System identification requires a model, whether black-box (e.g. a linear filter model) or white box (a physical model). Identification can be made through the extended Kalman filter (EKF), (e.g. Lin and Zhang, 1994; Koh and See, 1994;) which has been successfully applied to the identification of various physical systems. Physical parameters, including elastic moduli damping coefficients and effects of soil-structure interaction, can be identified.(e.g. Beck and Katafygiostis, 1998; Smyth et al., 1998; Stewart and Fenves, 1998; Lus et al., 1999; Glaser and Baise, 2000). Updating of parameterized constitututive models using measured global response data has been attempted (Hjelmstad, et al. 1995; Fenves and DesRoches, 1997). Integration of finite element modeling with SI of boundary conditions has been successfully made at UCBerkeley (Arici and Mosalam, 2000).

The most promising parameterization of an evolving system is a unified methodology based on Bayesian/State-Space identification and adaptive estimation (Sohn and Law, 1997; Beck and Katafygiotis, 1998). The Bayesian probabilistic approach has the following advantages: (1) probabilistic methods have the ability of modeling system disturbances, (2) system identification problems are usually ill-conditioned which the Bayesian approach can usually regularize, and (3) the Bayesian approach produces a posterior distribution, instead of a single estimation, hence it eliminates the risk of incorrect estimation and results in a robust estimation and control method. Our approach completely extracts all useful information from data, i.e. input and output of a linear dynamic system, via the sufficient statistics, which are the conditional distribution of system states with respect to system responses.

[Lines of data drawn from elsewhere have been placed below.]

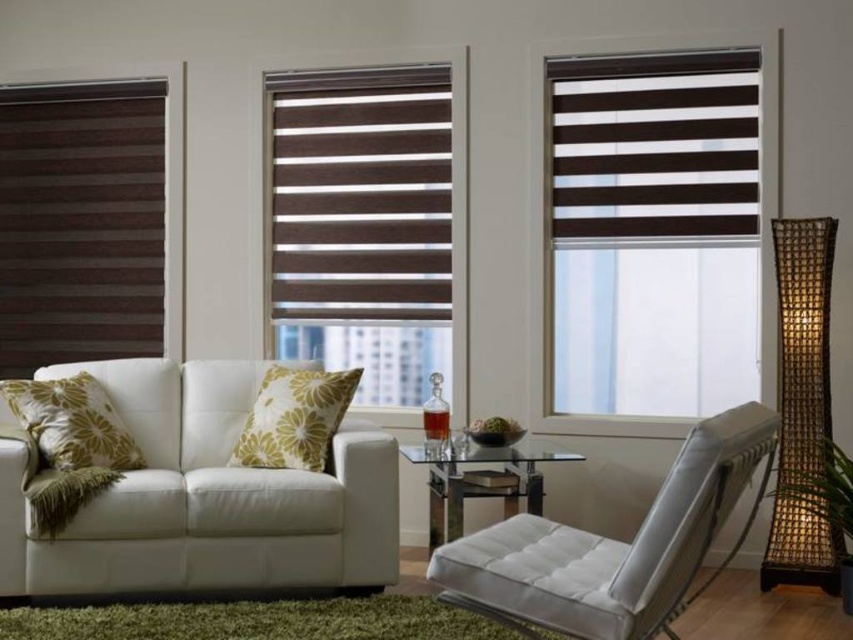 Question: Which of these objects is positioned closest to the clear glass table at center?

Choices:
 (A) brown striped blind at upper right
 (B) green floral pillow at left
 (C) white leather armchair at lower right

Answer: (C)

Question: Which object is the farthest from the brown wood blinds at left?

Choices:
 (A) clear glass table at center
 (B) white leather armchair at lower right

Answer: (B)

Question: Can you confirm if brown wood blinds at left is positioned below clear glass table at center?

Choices:
 (A) yes
 (B) no

Answer: (B)

Question: Which point is closer to the camera taking this photo?

Choices:
 (A) 51,432
 (B) 579,596

Answer: (B)

Question: Is white leather couch at lower left in front of green floral pillow at left?

Choices:
 (A) yes
 (B) no

Answer: (A)

Question: Is brown striped blind at upper right wider than clear glass table at center?

Choices:
 (A) no
 (B) yes

Answer: (B) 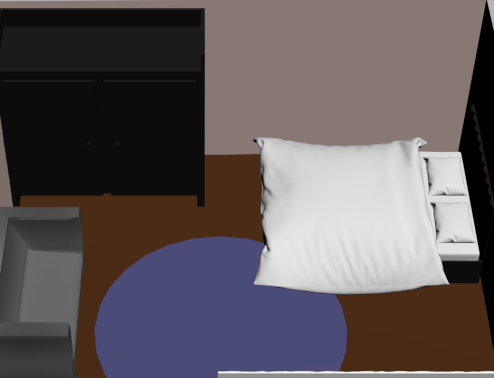 Locate an element on the screen. pillows is located at coordinates (451, 179), (453, 224). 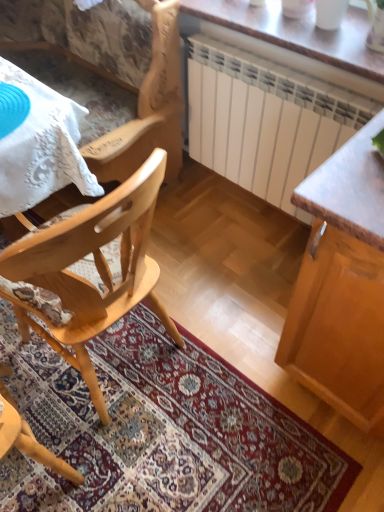 The height and width of the screenshot is (512, 384). What are the coordinates of `free space to the back side of carpeted mat at center` in the screenshot? It's located at (212, 249). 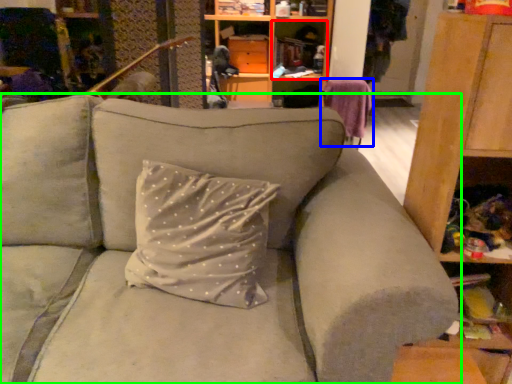 Question: Which is farther away from cabinet (highlighted by a red box)? swivel chair (highlighted by a blue box) or studio couch (highlighted by a green box)?

Choices:
 (A) swivel chair
 (B) studio couch

Answer: (B) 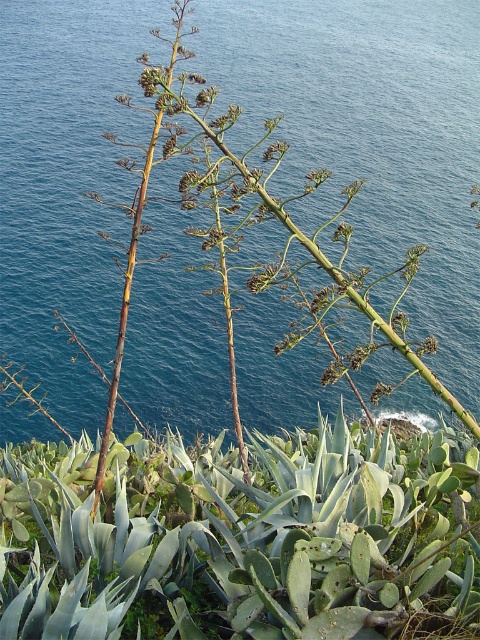 Question: Among these points, which one is nearest to the camera?

Choices:
 (A) pyautogui.click(x=9, y=461)
 (B) pyautogui.click(x=319, y=109)

Answer: (A)

Question: Does blue liquid water at center appear under green succulent at center?

Choices:
 (A) no
 (B) yes

Answer: (A)

Question: Is blue liquid water at center wider than green succulent at center?

Choices:
 (A) yes
 (B) no

Answer: (A)

Question: From the image, what is the correct spatial relationship of blue liquid water at center in relation to green succulent at center?

Choices:
 (A) right
 (B) left

Answer: (B) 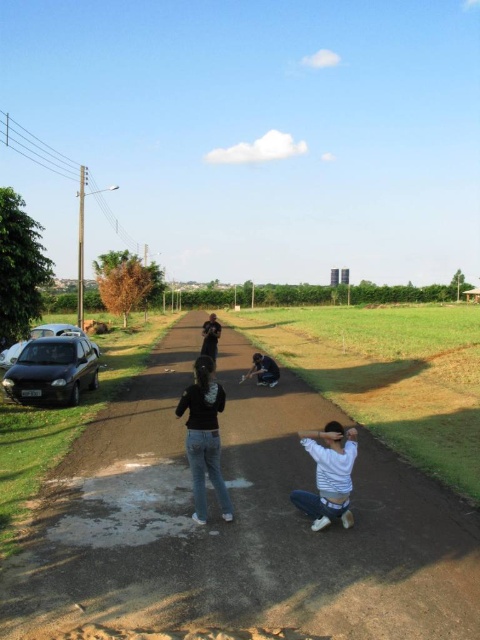 Question: Considering the relative positions of white matte shirt at lower right and shiny metallic car at lower left in the image provided, where is white matte shirt at lower right located with respect to shiny metallic car at lower left?

Choices:
 (A) below
 (B) above

Answer: (A)

Question: Is denim jeans at center positioned at the back of white matte shirt at lower right?

Choices:
 (A) no
 (B) yes

Answer: (B)

Question: Which of the following is the closest to the observer?

Choices:
 (A) shiny metallic car at lower left
 (B) black matte man at center

Answer: (B)

Question: Which point appears farthest from the camera in this image?

Choices:
 (A) (215, 317)
 (B) (324, 451)
 (C) (425, 497)

Answer: (A)

Question: From the image, what is the correct spatial relationship of denim jeans at center in relation to white matte shirt at lower right?

Choices:
 (A) left
 (B) right

Answer: (A)

Question: Which point is farther to the camera?

Choices:
 (A) (72, 388)
 (B) (11, 358)
 (C) (327, 481)

Answer: (B) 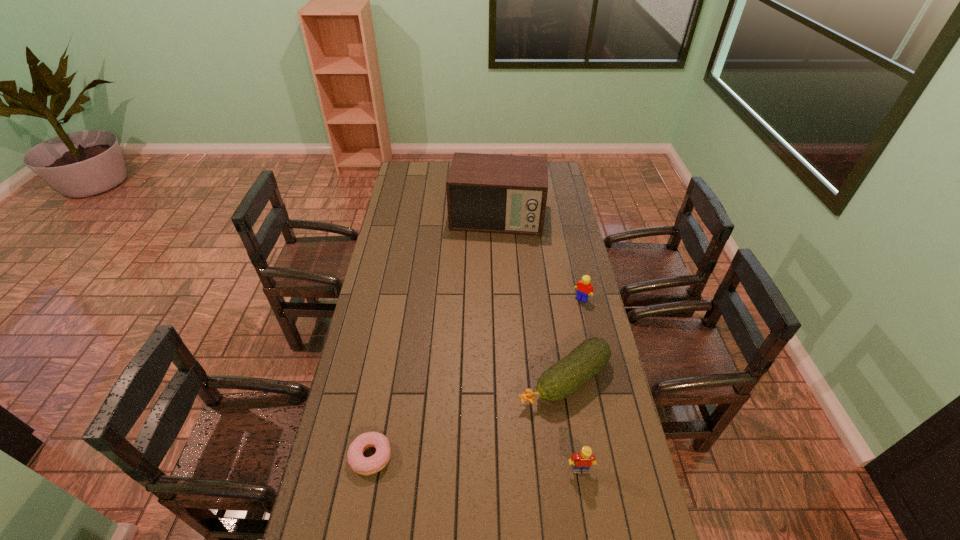 Identify the location of radio receiver that is at the right edge. (493, 193).

Locate an element on the screen. This screenshot has width=960, height=540. cucumber that is at the right edge is located at coordinates (563, 378).

In the image, there is a desktop. Identify the location of free space at the near edge. This screenshot has width=960, height=540. (391, 509).

Find the location of `free spot at the left edge of the desktop`. free spot at the left edge of the desktop is located at coordinates (400, 211).

Find the location of a particular element. The height and width of the screenshot is (540, 960). free region at the right edge of the desktop is located at coordinates (553, 294).

Image resolution: width=960 pixels, height=540 pixels. Find the location of `blank space at the far left corner`. blank space at the far left corner is located at coordinates (420, 164).

Where is `vacant space that's between the farthest object and the nearer Lego`? vacant space that's between the farthest object and the nearer Lego is located at coordinates (539, 343).

At what (x,y) coordinates should I click in order to perform the action: click on free area in between the fourth nearest object and the radio receiver. Please return your answer as a coordinate pair (x, y). This screenshot has width=960, height=540. Looking at the image, I should click on (540, 258).

The image size is (960, 540). Find the location of `empty space between the nearer Lego and the fourth tallest object`. empty space between the nearer Lego and the fourth tallest object is located at coordinates (572, 424).

Find the location of a particular element. vacant point located between the right Lego and the farthest object is located at coordinates (540, 258). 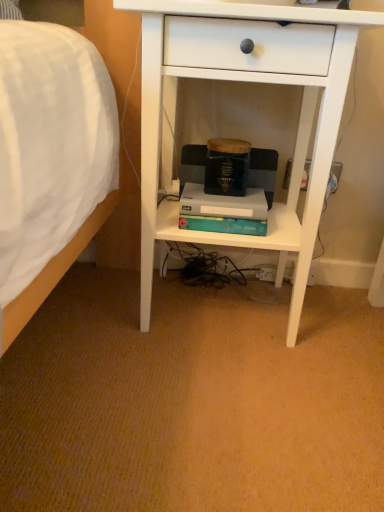 This screenshot has height=512, width=384. I want to click on vacant space underneath white matte desk at center (from a real-world perspective), so click(220, 308). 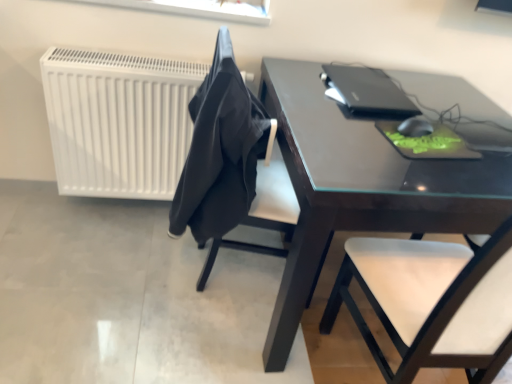 You are a GUI agent. You are given a task and a screenshot of the screen. Output one action in this format:
    pyautogui.click(x=<x>, y=<y>)
    Task: Click on the vacant area located to the right-hand side of black matte laptop at upper right
    
    Given the screenshot: What is the action you would take?
    pyautogui.click(x=442, y=105) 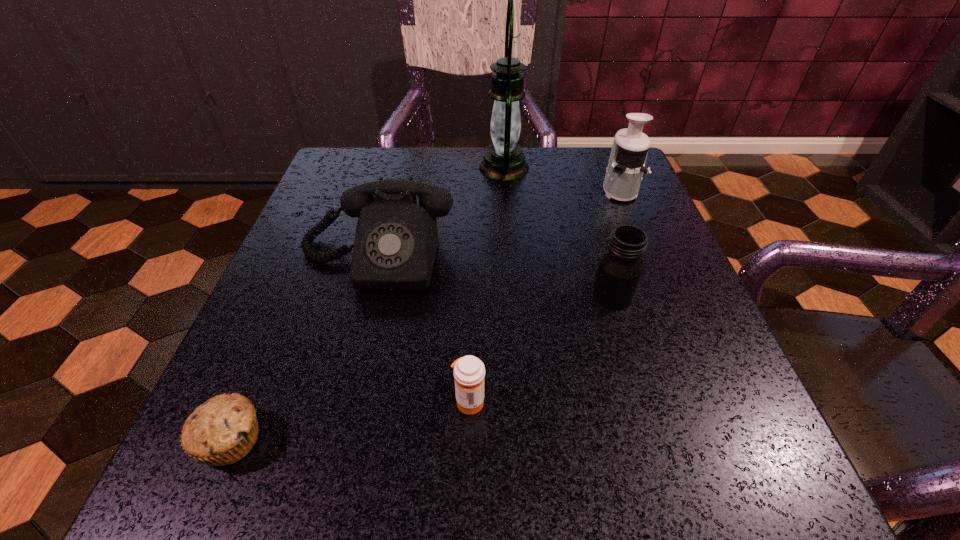 Find the location of a particular element. lantern is located at coordinates (504, 160).

You are a GUI agent. You are given a task and a screenshot of the screen. Output one action in this format:
    pyautogui.click(x=<x>, y=<y>)
    Task: Click on the juicer
    Image resolution: width=960 pixels, height=540 pixels.
    Given the screenshot: What is the action you would take?
    pyautogui.click(x=626, y=165)

In order to click on the second tallest object in this screenshot , I will do coord(626,165).

At what (x,y) coordinates should I click in order to perform the action: click on telephone. Please return your answer as a coordinate pair (x, y). Looking at the image, I should click on (396, 240).

Identify the location of jar. (620, 269).

You are a GUI agent. You are given a task and a screenshot of the screen. Output one action in this format:
    pyautogui.click(x=<x>, y=<y>)
    Task: Click on the medicine
    
    Given the screenshot: What is the action you would take?
    pyautogui.click(x=469, y=372)

You are a GUI agent. You are given a task and a screenshot of the screen. Output one action in this format:
    pyautogui.click(x=<x>, y=<y>)
    Task: Click on the shortest object
    Image resolution: width=960 pixels, height=540 pixels.
    Given the screenshot: What is the action you would take?
    pyautogui.click(x=221, y=431)

At what (x,y) coordinates should I click in order to perform the action: click on free space located 0.090m on the side where the tallest object emits light. Please return your answer as a coordinate pair (x, y). Looking at the image, I should click on (441, 167).

The width and height of the screenshot is (960, 540). In order to click on vacant space located on the side where the tallest object emits light in this screenshot , I will do `click(348, 167)`.

This screenshot has width=960, height=540. I want to click on vacant area located 0.230m on the side where the tallest object emits light, so click(x=381, y=167). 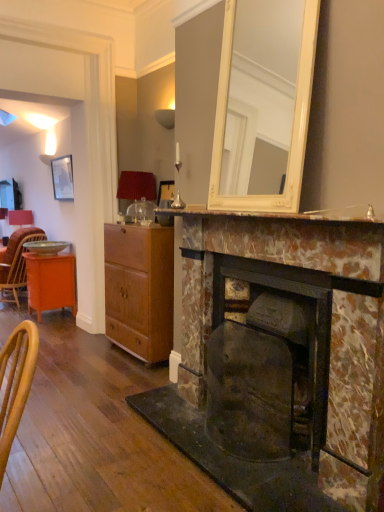 Question: From a real-world perspective, is metallic silver plate at left positioned over wooden cabinet at center based on gravity?

Choices:
 (A) yes
 (B) no

Answer: (A)

Question: Is wooden cabinet at center located within metallic silver plate at left?

Choices:
 (A) no
 (B) yes

Answer: (A)

Question: Is metallic silver plate at left positioned with its back to wooden cabinet at center?

Choices:
 (A) no
 (B) yes

Answer: (A)

Question: Does metallic silver plate at left lie behind wooden cabinet at center?

Choices:
 (A) yes
 (B) no

Answer: (A)

Question: Does metallic silver plate at left appear on the right side of wooden cabinet at center?

Choices:
 (A) yes
 (B) no

Answer: (B)

Question: From a real-world perspective, is metallic silver plate at left positioned under wooden cabinet at center based on gravity?

Choices:
 (A) no
 (B) yes

Answer: (A)

Question: Is wooden wicker chair at left looking in the opposite direction of marble fireplace at center, the 1th fireplace in the front-to-back sequence?

Choices:
 (A) no
 (B) yes

Answer: (A)

Question: Can you confirm if wooden wicker chair at left is wider than marble fireplace at center, the 1th fireplace in the front-to-back sequence?

Choices:
 (A) no
 (B) yes

Answer: (B)

Question: Does wooden wicker chair at left have a lesser width compared to marble fireplace at center, the 1th fireplace in the front-to-back sequence?

Choices:
 (A) no
 (B) yes

Answer: (A)

Question: Is wooden wicker chair at left outside marble fireplace at center, the 1th fireplace in the front-to-back sequence?

Choices:
 (A) yes
 (B) no

Answer: (A)

Question: Is wooden wicker chair at left to the left of marble fireplace at center, placed as the 2th fireplace when sorted from back to front, from the viewer's perspective?

Choices:
 (A) yes
 (B) no

Answer: (A)

Question: Does wooden wicker chair at left have a greater height compared to marble fireplace at center, placed as the 2th fireplace when sorted from back to front?

Choices:
 (A) yes
 (B) no

Answer: (B)

Question: From the image's perspective, is orange wood desk at left on top of matte black picture frame at upper left?

Choices:
 (A) no
 (B) yes

Answer: (A) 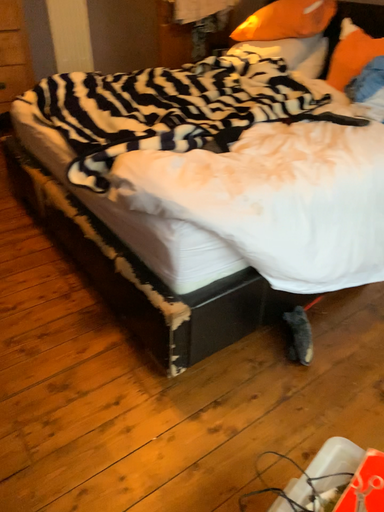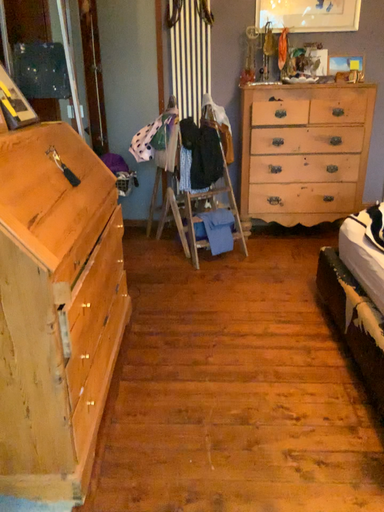 Question: Which way did the camera rotate in the video?

Choices:
 (A) rotated downward
 (B) rotated upward

Answer: (B) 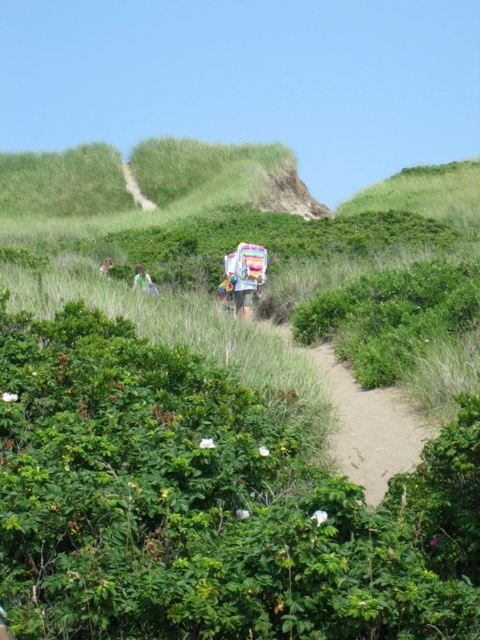 Question: Does brown sandy path at center appear on the left side of green fabric bag at left?

Choices:
 (A) yes
 (B) no

Answer: (B)

Question: Is brown sandy path at center thinner than light brown fabric at center?

Choices:
 (A) yes
 (B) no

Answer: (B)

Question: Among these points, which one is farthest from the camera?

Choices:
 (A) (337, 378)
 (B) (133, 280)
 (C) (106, 273)

Answer: (C)

Question: Which point is closer to the camera?

Choices:
 (A) (100, 269)
 (B) (340, 374)
 (C) (144, 273)

Answer: (B)

Question: Where is brown sandy path at center located in relation to light brown fabric at center in the image?

Choices:
 (A) left
 (B) right

Answer: (B)

Question: Which of the following is the farthest from the observer?

Choices:
 (A) light brown fabric at center
 (B) brown sandy path at center

Answer: (A) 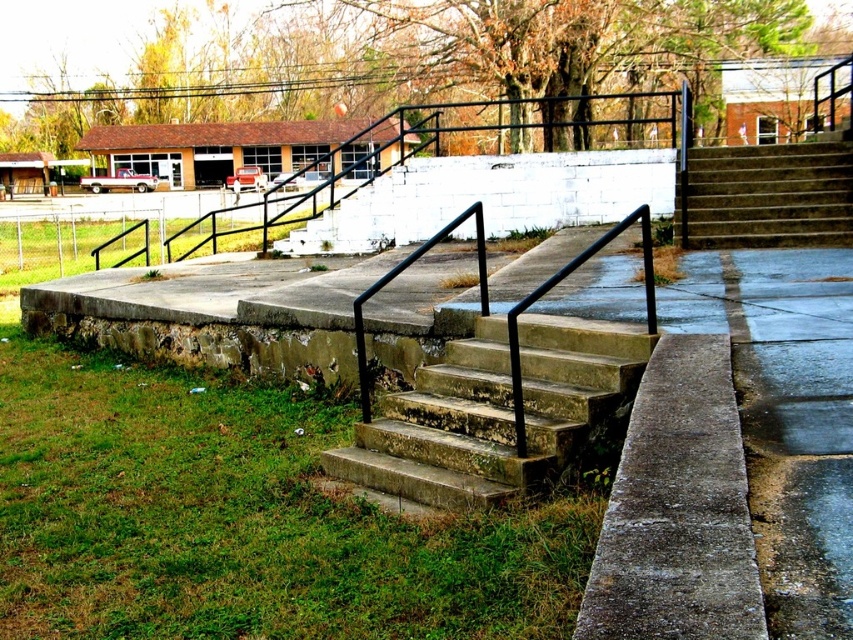 Which of these two, black metal railing at upper center or brown concrete stairs at upper right, stands shorter?

Standing shorter between the two is brown concrete stairs at upper right.

Is point (357, 148) behind point (820, 179)?

Yes, it is.

The image size is (853, 640). In order to click on black metal railing at upper center in this screenshot , I will do `click(433, 170)`.

Where is `black metal railing at upper center`? This screenshot has width=853, height=640. black metal railing at upper center is located at coordinates (433, 170).

Which is more to the left, green grass at lower left or concrete steps at center?

Positioned to the left is green grass at lower left.

Measure the distance from green grass at lower left to concrete steps at center.

3.76 feet

The image size is (853, 640). Describe the element at coordinates (242, 516) in the screenshot. I see `green grass at lower left` at that location.

Locate an element on the screen. The width and height of the screenshot is (853, 640). green grass at lower left is located at coordinates (242, 516). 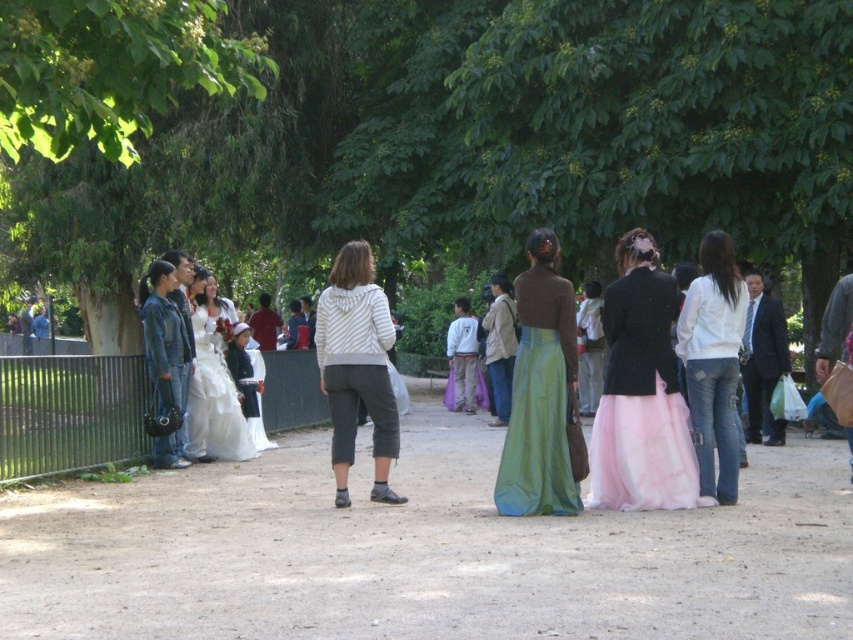 Based on the scene description, where is the green leafy tree at center located in terms of its 2D coordinates?

The green leafy tree at center is located at the 2D coordinates of point (x=431, y=140).

You are standing in the park and want to take a photo of both the point at coordinates (595,500) and the point at coordinates (514,394). Since you want both points to be in focus, which point should you focus on first to ensure the other is also sharp?

You should focus on the point at coordinates (595,500) first because it is closer to the camera than the point at coordinates (514,394). By focusing on the closer point, the farther one will also be in focus due to the depth of field.

Looking at this image, you are standing at the origin point of the coordinate system. You want to walk to the pink tulle skirt at center. Which direction should you go?

The pink tulle skirt at center is located at coordinate point 0.614 on the x axis and 0.753 on the y axis. Since you are at the origin, you should move towards the positive x and positive y direction to reach it. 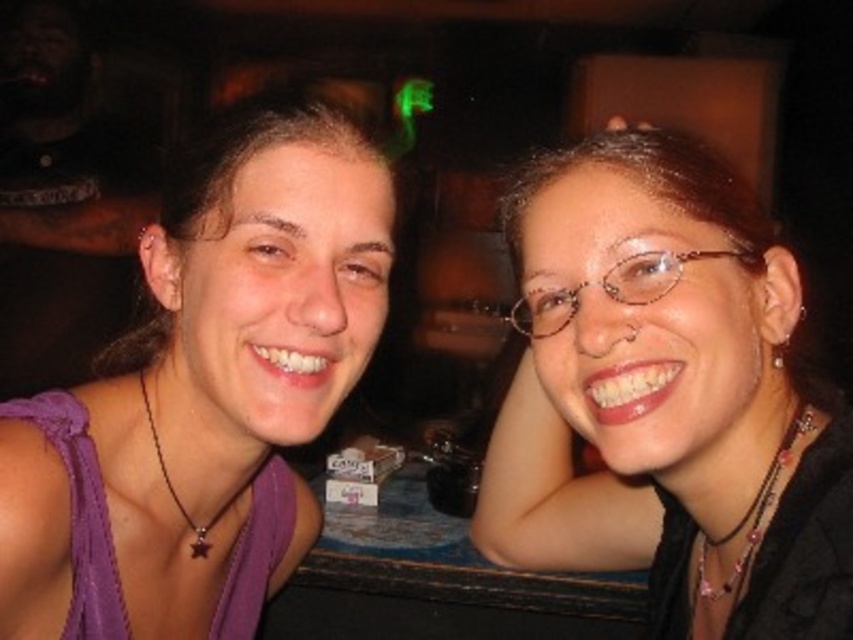 Question: Is purple fabric top at left to the right of clear plastic glasses at upper right from the viewer's perspective?

Choices:
 (A) no
 (B) yes

Answer: (A)

Question: Estimate the real-world distances between objects in this image. Which object is closer to the clear plastic glasses at upper right?

Choices:
 (A) matte black glasses at center
 (B) purple fabric top at left

Answer: (A)

Question: Is matte black glasses at center above clear plastic glasses at upper right?

Choices:
 (A) yes
 (B) no

Answer: (B)

Question: Which of the following is the closest to the observer?

Choices:
 (A) (660, 298)
 (B) (627, 392)

Answer: (A)

Question: Estimate the real-world distances between objects in this image. Which object is closer to the matte black glasses at center?

Choices:
 (A) purple fabric top at left
 (B) clear plastic glasses at upper right

Answer: (B)

Question: Does purple fabric top at left appear on the left side of clear plastic glasses at upper right?

Choices:
 (A) no
 (B) yes

Answer: (B)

With updated models, developed locally, forward simulations can be used to prognosticate the effects of damage. This is particularly critical when evaluating the safety of a building after a major earthquake and estimating the probability of collapse in an aftershock. For forward simulation, parameterized models can be updated and assembled in an object-oriented framework for simulation (Archer, et al., 1999; McKenna and Fenves, 2000). The models will be updated locally and assembled over the network in a dynamic process depending on processing, communication, and power available. Simulations may be centralized or distributed also. There can be hierarchies of simulation models: reduced parameter sets for rapid estimates, and more detailed models as processing power becomes available or sensitivity analysis shows that more refined models will reduce uncertainty in the prognosis.

Milestones

Year 1: Develop microsensor tier and diagnosis applications using distributed service architectures. Develop model updating procedures and evaluate with small-scale laboratory tests.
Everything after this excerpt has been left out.